Unspoken grief haunts girls after abortion grief that haunts girls
Sandra Wekesa @wekesa_sandra
When Sylvia Onamo (not her real name) got pregnant at the age of 17, she couldn’t think of anything else than to just look for a cheaper and faster way of getting out of trouble.
“My father was a staunch Christian, a pastor as a matter of fact; I couldn’t think of a way of telling him how I even got pregnant, so I opted for a way out of it,” she says.
The first thing was getting a doctor to perform the abortion professionally, and then look for a suitable day to sneak out of the house to undergo the procedure.
“Thursday being a holy day in our house because of devotion sessions, I settled for Saturday because it felt a bit safer and matched up as a day that I could get less regrets and anger, due to the fear of taking away life,” she recalls.
Getting to the doctor wasn’t so hard for Sylvia; she had mastered one of the best roads to get there.
She had a good amount of savings from her school kitty, therefore funds weren’t a problem.
However, one thing she did not account for was the regret she’d experience afterwards.
“I am so glad I didn’t have to worry about any complications because I visited a doctor I trusted.
But the constant guilt really messed me up. I just couldn’t stand being around children.
What made the situation worse was that my eldest sister had just given birth, so that made it worse for me to forget about the entire procedure,” she says.
She adds that she felt really empty, something that could have been solved by good psychological care and post- abortion procedures.
According to the World Health Organisation, about seven million girls are hospitalised each year in developing countries for abortion-related complications.
These issues range from minor ones that can be easily treated to serious and complicated ones that could lead to death.
In Kenya, abortion is permissible in the opinion of a trained health professional, when there is need for emergency treatment, or the life or health of the mother is in danger, or if permitted by any other written law.
However, a 2012 report by the Ministry of Health and African Population and Health Research Centre showed that estimated 464,690 induced abortions occurred in the country in 2012, and 157,762 women received care for complications in the same year.
Brian Otieno, a counselling psychologist says abortion is a reproductive health service that women contemplate and actually do at some point in their lives.
Although the effect varies from woman to woman, some might report a sense of relief while some might actually have an emotional breakdown after it.
He adds that the emotional weight and tone driven from it is mostly scaled by the societal and individual beliefs.
“With the high level of stigma, abortion is still a talk in the dark and empty corridors of the society.
The society for the longest period has been the pivot of morals, norms, vices and what’s deemed “perfect” and this keeps on shifting based on who the perpetrator or the victim is.

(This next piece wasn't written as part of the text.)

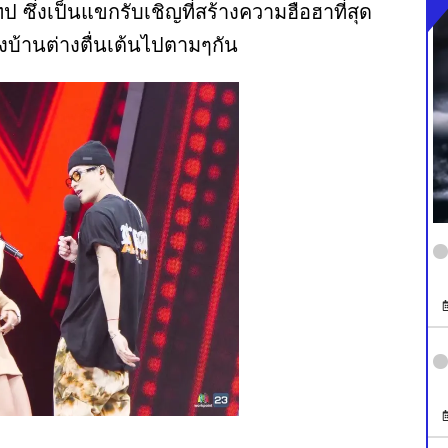
 ซึ่งเป็นแขกรับเชิญที่สร้างความฮือฮาที่สุด
งบ้านต่างตื่นเต้นไปตามๆกัน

Society’s perception on abortion is what yields the heavy condemnation of abortion and the emotions assigned to it.
In as much as the society has the upper hand in vindicating wrong from right, the individual always has the final verdict,” Brian says.
He adds that emotions pegged on abortion before and after are mostly derived from what the society would say and if one is ready to allow themselves to get in touch with their feelings and reality.
Mental health implications
“Before the procedure, fear of the unknown yields anxiety episodes that would leave one traumatised by negative thoughts and anticipated punishment.
Guilt is one of the common emotions linked to post or pre abortion. The guilt is mainly brought by the idea imprinted in one’s mind on the act and what may seem as the right thing at that time.
This guilt may eat up ones thoughts long enough, to the extent of causing trauma or depression,” he explains.
Also the trauma that come with post abortion is mostly caused by tendencies of psychosis where an individual will report hearing baby cries, conversing with the unborn baby or having flashes of images of the unborn baby.
This, according to the American Psychological Association (APA), is rare and is mostly related to co-occurring risk factors that predispose a woman to multiple unwanted pregnancies.
He says the APA report adds that the consequences of denying abortion are higher than that of procuring one. This not only affect women, but also men who in some instances report traumas.
He echoes that denying women an abortion increases their likelihood to experience higher levels of anxiety, lower life satisfaction and lower self-esteem.
Research has shown that, having an abortion does not increase a woman’s risk for anxiety, depression of post-traumatic stress.
“For this reason, it’s crucial that a pre and post abortion counselling therapy is done for both the man and woman if possible.
This helps the individuals to make sound decisions based on emotional and logical perspective that will cause less harm after the procedure.
The anxiety, trauma, depression and in some cases suicide pegged on abortion can be avoided if the right procedures are followed to allow therapy before and after.
Mental health implications are still tagged to abortion whether it’s procured or not,” he says.